Task prompt:
When you repeat the records, keep every word exact and drop each picture.

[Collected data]
────────────────

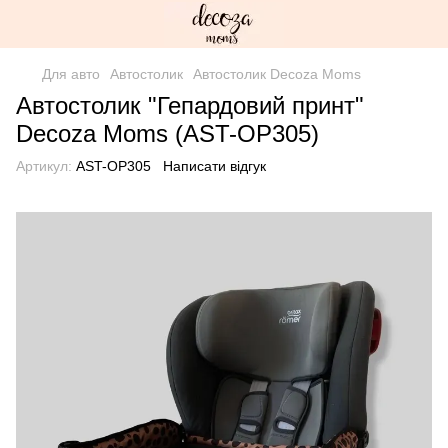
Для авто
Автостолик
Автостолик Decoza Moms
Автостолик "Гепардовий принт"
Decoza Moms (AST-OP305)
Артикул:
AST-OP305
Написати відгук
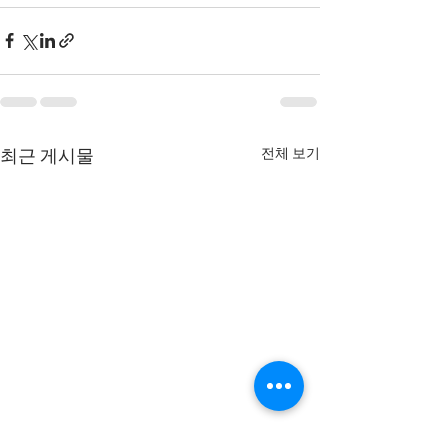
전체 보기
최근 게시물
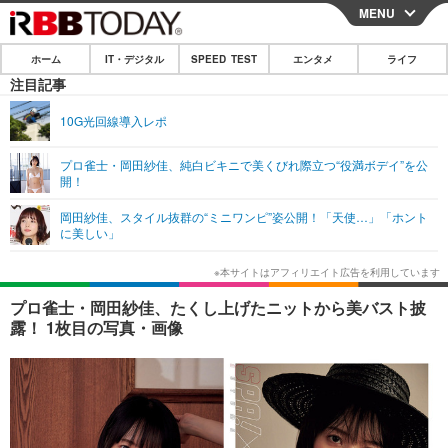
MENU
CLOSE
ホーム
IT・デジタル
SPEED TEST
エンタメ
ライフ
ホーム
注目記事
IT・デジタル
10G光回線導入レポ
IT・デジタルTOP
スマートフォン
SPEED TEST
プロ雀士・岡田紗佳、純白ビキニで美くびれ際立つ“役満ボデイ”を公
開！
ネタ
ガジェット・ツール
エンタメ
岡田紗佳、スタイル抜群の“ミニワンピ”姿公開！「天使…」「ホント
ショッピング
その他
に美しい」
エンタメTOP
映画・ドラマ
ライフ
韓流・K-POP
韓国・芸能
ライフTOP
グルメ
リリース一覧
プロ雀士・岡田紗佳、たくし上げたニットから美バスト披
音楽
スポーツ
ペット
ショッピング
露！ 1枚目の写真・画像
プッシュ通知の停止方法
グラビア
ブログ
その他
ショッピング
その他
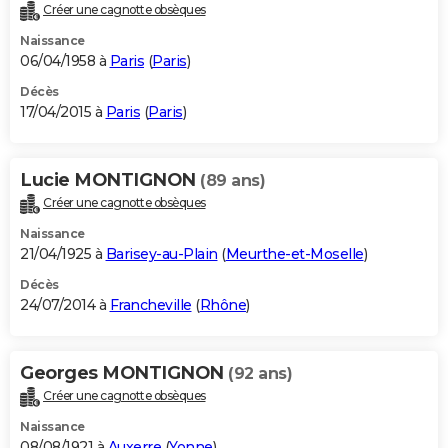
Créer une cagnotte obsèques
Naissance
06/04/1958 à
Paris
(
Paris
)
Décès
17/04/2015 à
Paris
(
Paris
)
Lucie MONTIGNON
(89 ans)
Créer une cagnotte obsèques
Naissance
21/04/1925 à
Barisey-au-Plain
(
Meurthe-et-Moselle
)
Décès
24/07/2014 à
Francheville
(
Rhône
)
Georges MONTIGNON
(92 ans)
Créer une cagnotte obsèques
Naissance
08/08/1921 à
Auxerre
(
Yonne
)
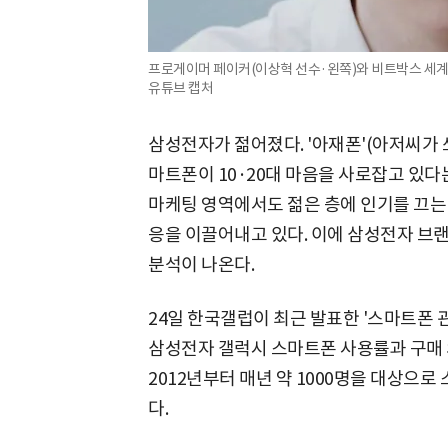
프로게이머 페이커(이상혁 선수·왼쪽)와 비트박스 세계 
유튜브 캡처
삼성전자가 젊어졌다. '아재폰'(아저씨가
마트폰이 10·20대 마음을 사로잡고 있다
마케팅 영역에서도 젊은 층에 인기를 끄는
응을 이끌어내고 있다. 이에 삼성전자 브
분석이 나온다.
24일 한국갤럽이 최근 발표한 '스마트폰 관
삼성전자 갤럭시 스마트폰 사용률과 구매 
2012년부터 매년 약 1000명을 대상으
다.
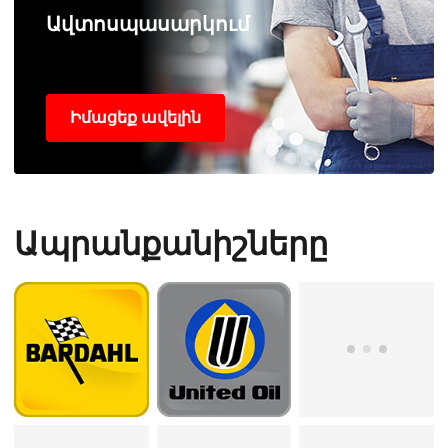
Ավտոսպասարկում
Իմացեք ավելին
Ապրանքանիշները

────────────────

Solution for this problem:
Для авто
Автостолик
Автостолик Decoza Moms
Автостолик "Гепардовий принт"
Decoza Moms (AST-OP305)
Артикул:
AST-OP305
Написати відгук
전체 보기
최근 게시물
MENU
CLOSE
ホーム
IT・デジタル
SPEED TEST
エンタメ
ライフ
ホーム
注目記事
IT・デジタル
10G光回線導入レポ
IT・デジタルTOP
スマートフォン
SPEED TEST
プロ雀士・岡田紗佳、純白ビキニで美くびれ際立つ“役満ボデイ”を公
開！
ネタ
ガジェット・ツール
エンタメ
岡田紗佳、スタイル抜群の“ミニワンピ”姿公開！「天使…」「ホント
ショッピング
その他
に美しい」
エンタメTOP
映画・ドラマ
ライフ
韓流・K-POP
韓国・芸能
ライフTOP
グルメ
リリース一覧
プロ雀士・岡田紗佳、たくし上げたニットから美バスト披
音楽
スポーツ
ペット
ショッピング
露！ 1枚目の写真・画像
プッシュ通知の停止方法
グラビア
ブログ
その他
ショッピング
その他
Créer une cagnotte obsèques
Naissance
06/04/1958 à
Paris
(
Paris
)
Décès
17/04/2015 à
Paris
(
Paris
)
Lucie MONTIGNON
(89 ans)
Créer une cagnotte obsèques
Naissance
21/04/1925 à
Barisey-au-Plain
(
Meurthe-et-Moselle
)
Décès
24/07/2014 à
Francheville
(
Rhône
)
Georges MONTIGNON
(92 ans)
Créer une cagnotte obsèques
Naissance
08/08/1921 à
Auxerre
(
Yonne
)
프로게이머 페이커(이상혁 선수·왼쪽)와 비트박스 세계 
유튜브 캡처
삼성전자가 젊어졌다. '아재폰'(아저씨가
마트폰이 10·20대 마음을 사로잡고 있다
마케팅 영역에서도 젊은 층에 인기를 끄는
응을 이끌어내고 있다. 이에 삼성전자 브
분석이 나온다.
24일 한국갤럽이 최근 발표한 '스마트폰 관
삼성전자 갤럭시 스마트폰 사용률과 구매 
2012년부터 매년 약 1000명을 대상으
다.
Ավտոսպասարկում
Իմացեք ավելին
Ապրանքանիշները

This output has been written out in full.